Ximena Mercado Garcia

MIT Department: Abdul Latif Jameel Poverty Action Lab
Faculty Mentor: Prof. Benjamin Olken
Undergraduate Institution: The University of Texas at Austin
Website: LinkedIn
Research Poster
Lightning Talk

Biography


I am a rising senior from Mexico, majoring in economics and mathematics at the University of Texas at Austin. I am passionate about development, education, and public policy evaluation, and I have a strong sense of social responsibility.

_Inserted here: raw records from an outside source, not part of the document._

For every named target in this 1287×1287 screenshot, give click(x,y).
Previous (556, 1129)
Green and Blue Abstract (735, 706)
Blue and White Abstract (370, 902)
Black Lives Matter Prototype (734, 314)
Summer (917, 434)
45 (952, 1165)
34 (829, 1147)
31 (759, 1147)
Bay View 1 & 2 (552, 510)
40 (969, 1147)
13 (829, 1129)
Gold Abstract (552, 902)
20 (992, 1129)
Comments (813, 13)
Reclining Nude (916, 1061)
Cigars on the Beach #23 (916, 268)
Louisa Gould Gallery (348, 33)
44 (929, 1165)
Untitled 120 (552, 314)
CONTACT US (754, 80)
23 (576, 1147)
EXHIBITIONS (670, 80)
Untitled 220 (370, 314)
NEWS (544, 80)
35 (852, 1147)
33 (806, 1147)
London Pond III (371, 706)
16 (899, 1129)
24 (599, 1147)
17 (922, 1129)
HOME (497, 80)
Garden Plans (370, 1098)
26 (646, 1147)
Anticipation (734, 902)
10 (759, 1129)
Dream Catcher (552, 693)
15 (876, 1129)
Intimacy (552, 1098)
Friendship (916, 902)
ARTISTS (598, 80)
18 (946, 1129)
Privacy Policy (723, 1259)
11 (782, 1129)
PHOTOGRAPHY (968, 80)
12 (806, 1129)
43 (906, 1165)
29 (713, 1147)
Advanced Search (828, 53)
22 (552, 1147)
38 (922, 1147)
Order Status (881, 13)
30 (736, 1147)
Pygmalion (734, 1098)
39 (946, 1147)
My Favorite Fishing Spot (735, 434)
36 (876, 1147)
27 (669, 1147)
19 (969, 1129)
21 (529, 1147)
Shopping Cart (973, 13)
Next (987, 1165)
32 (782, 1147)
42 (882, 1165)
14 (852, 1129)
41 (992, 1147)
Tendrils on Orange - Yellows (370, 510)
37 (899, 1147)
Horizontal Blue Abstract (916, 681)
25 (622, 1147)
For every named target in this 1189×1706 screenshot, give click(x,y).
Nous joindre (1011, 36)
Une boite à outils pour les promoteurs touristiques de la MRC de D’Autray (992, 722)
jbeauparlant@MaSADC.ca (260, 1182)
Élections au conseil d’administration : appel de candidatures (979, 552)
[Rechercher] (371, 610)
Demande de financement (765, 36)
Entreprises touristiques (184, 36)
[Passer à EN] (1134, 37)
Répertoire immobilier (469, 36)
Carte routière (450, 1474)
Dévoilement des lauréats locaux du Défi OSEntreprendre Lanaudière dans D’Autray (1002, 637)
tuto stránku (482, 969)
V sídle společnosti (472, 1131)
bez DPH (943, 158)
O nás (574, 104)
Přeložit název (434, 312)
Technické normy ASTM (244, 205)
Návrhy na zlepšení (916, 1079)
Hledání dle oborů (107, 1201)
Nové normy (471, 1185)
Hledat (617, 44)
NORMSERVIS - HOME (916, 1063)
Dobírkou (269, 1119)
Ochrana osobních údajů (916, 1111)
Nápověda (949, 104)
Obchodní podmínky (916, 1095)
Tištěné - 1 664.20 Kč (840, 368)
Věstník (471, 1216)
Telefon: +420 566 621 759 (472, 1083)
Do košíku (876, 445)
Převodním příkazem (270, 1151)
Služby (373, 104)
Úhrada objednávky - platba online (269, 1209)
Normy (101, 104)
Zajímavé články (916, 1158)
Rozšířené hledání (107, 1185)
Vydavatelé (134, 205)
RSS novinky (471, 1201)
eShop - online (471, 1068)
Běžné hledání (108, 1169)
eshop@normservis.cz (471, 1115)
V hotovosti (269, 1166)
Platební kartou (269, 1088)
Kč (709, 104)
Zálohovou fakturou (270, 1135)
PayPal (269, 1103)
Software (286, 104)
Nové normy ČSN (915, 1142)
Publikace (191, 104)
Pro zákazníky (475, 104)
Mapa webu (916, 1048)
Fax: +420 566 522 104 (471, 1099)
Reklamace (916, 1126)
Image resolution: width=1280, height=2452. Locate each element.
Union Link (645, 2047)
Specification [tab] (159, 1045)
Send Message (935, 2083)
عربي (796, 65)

One of my main career goals is conducting policy-relevant research that could improve social mobility in Latin America. Before pursuing a Ph.D. in economics, I want to join a predoctoral fellowship program or work at a research center to be better prepared as a researcher. Some of my hobbies include doing zumba, watching anime, hanging out with my friends, and playing basketball!

 

2021 Abstract


What Makes J-PAL RCTs Datasets Popular?

Ximena Mercado Garcia1, Sarah Kopper2 and Jack Cavanagh2
1Department of Economics and Mathematics, The University of Texas at Austin
2Abdul Latif Jameel Poverty Action Lab, Massachusetts Institute of Technology

Data sharing can be beneficial for the research community, as it allows for data re-use, can help answer questions on external validity and generalizability, and enables the replication and confirmation of results. The Abdul Latif Jameel Poverty Action Lab (J-PAL), a global research center working to reduce poverty by ensuring that policy is informed by scientific evidence, archives datasets and code from randomized controlled trials in the J-PAL Dataverse, its free data repository. J-PAL collects data on downloaders with the purpose of understanding their progress on their goals of democratizing data access and encouraging research transparency and replicability. In order to increase the number of downloads and encourage data publication, we want to understand what makes a dataset popular among downloaders. To do so, we compare the distribution of characteristics of popular datasets with those of all datasets. These characteristics include the income level of the downloaders’ countries, general position of the downloaders, intended use of the datasets, and the sector and region of the research projects. We found that there are no major differences among popular and non-popular datasets. For both, health is the most prominent sector, while South Asia is the region of the projects with more downloads. Likewise, the downloader profiles of popular and non-popular datasets are similar: most datasets in each group are downloaded by graduate students and residents of high-income countries, and are intended for exploratory and replication purposes. These results rule out these features as drivers of popularity, but better data collection and more analysis, such as on dataset documentation, are needed to determine the reasons for download popularity. Understanding this can improve J-PAL’s goal of making research data from randomized evaluations in the social sciences widely available and accessible.